Records for this exercise
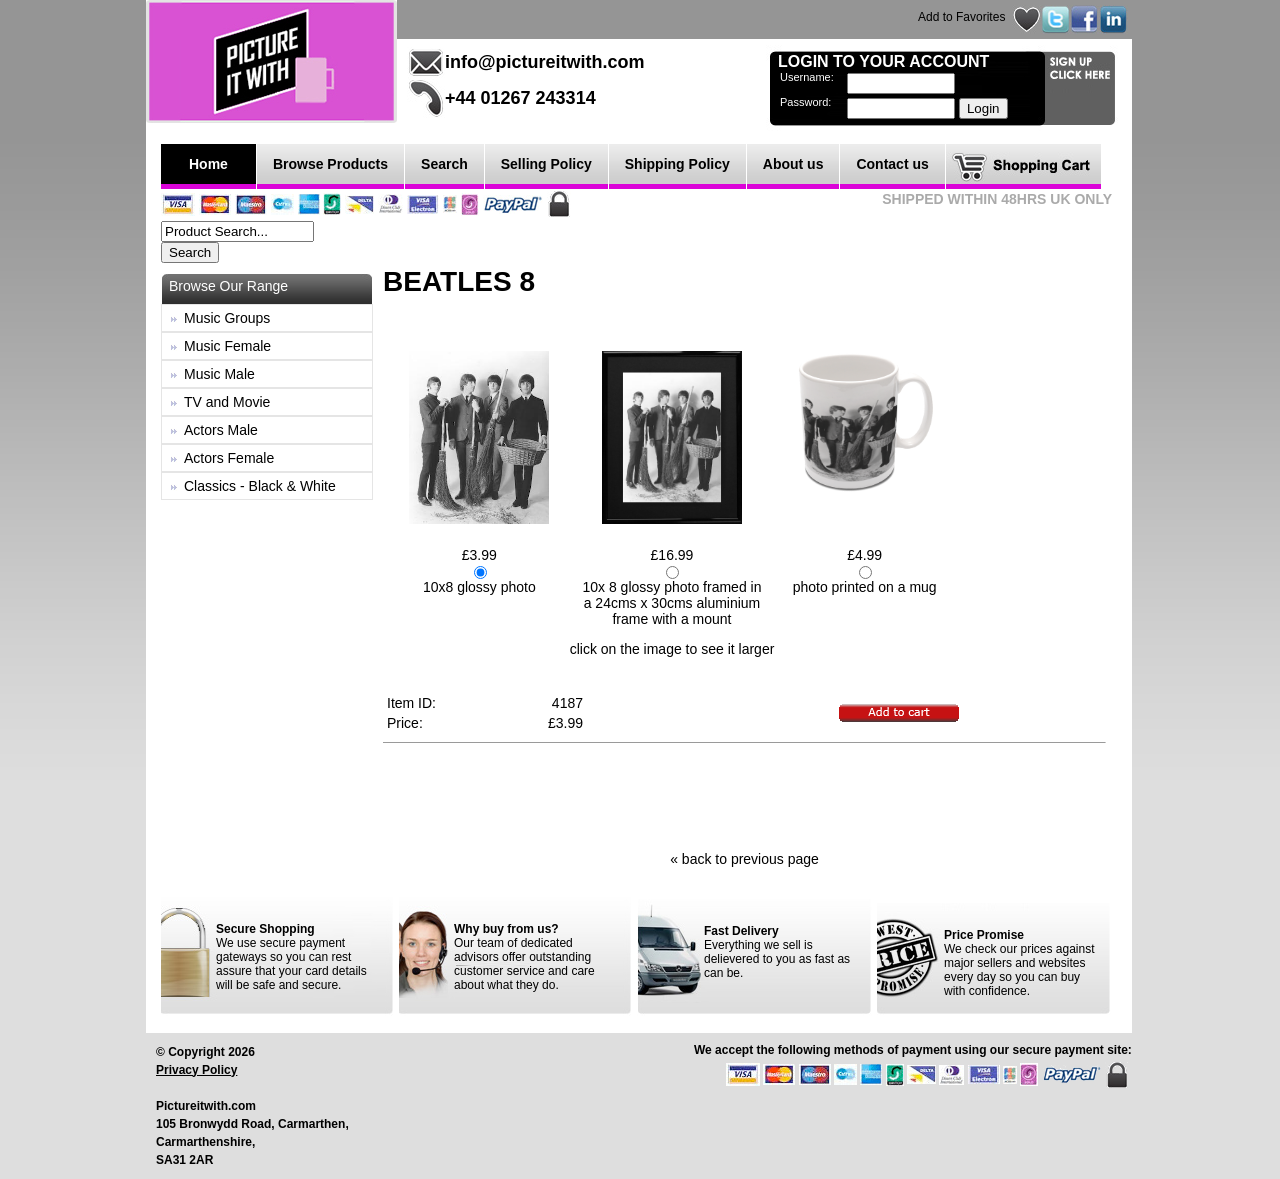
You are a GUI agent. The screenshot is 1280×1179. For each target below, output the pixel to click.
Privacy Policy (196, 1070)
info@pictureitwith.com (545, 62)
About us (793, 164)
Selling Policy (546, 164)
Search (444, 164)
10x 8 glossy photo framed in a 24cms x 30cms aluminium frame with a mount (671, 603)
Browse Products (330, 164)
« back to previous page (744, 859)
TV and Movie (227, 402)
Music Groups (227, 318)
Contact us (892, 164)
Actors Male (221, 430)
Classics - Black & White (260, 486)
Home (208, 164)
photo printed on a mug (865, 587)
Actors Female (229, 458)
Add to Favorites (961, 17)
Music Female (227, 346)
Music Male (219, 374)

--

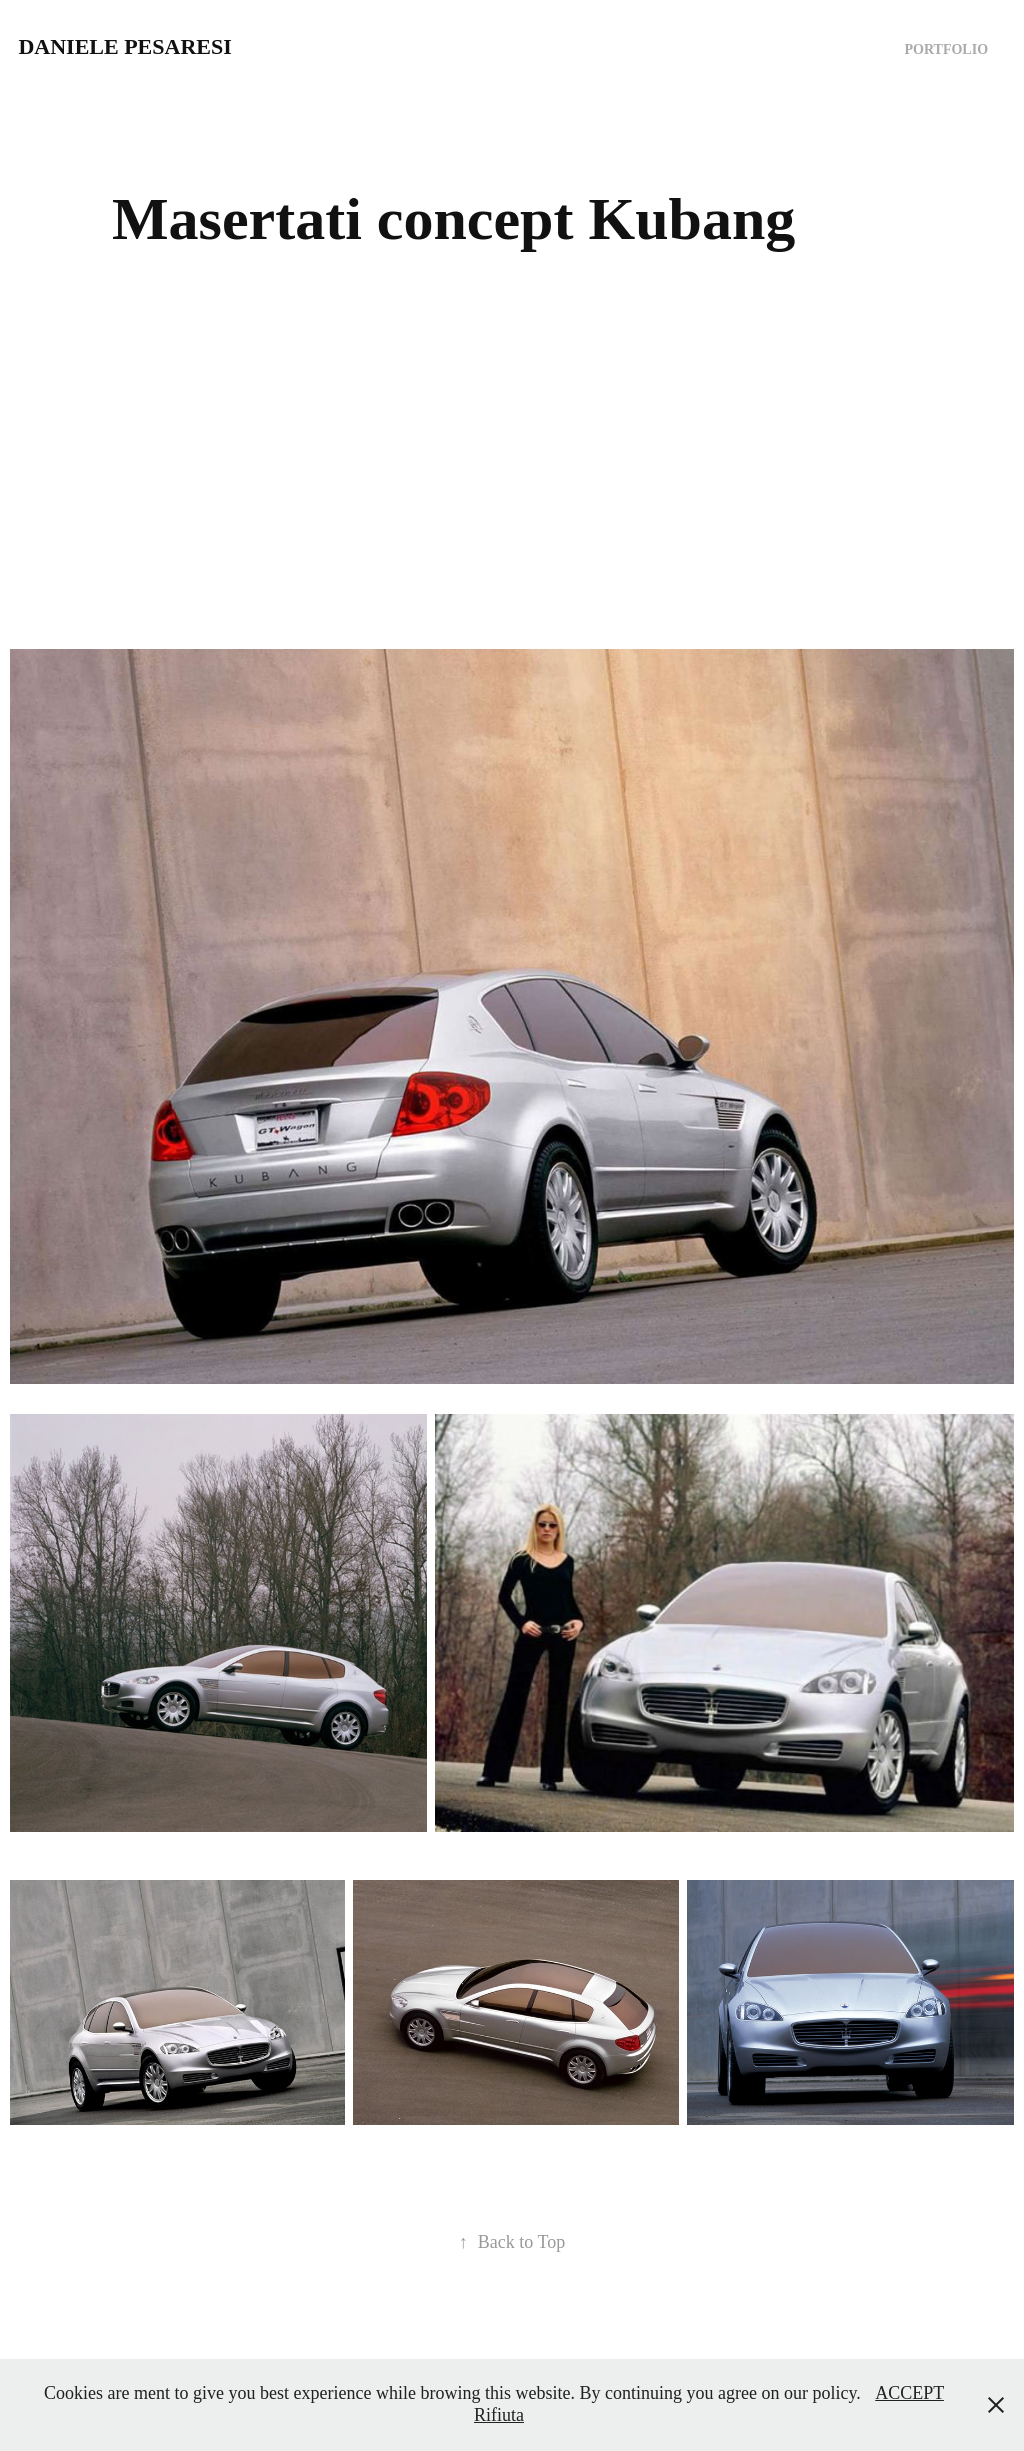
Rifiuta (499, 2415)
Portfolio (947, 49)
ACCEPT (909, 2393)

...

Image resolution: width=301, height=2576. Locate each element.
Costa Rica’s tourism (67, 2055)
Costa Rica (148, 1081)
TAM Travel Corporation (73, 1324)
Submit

What the task asks
Gather each line in the entries above where the string "photo" is found.

Final answer
10x 8 glossy photo framed in a 24cms x 30cms aluminium frame with a mount (671, 603)
photo printed on a mug (865, 587)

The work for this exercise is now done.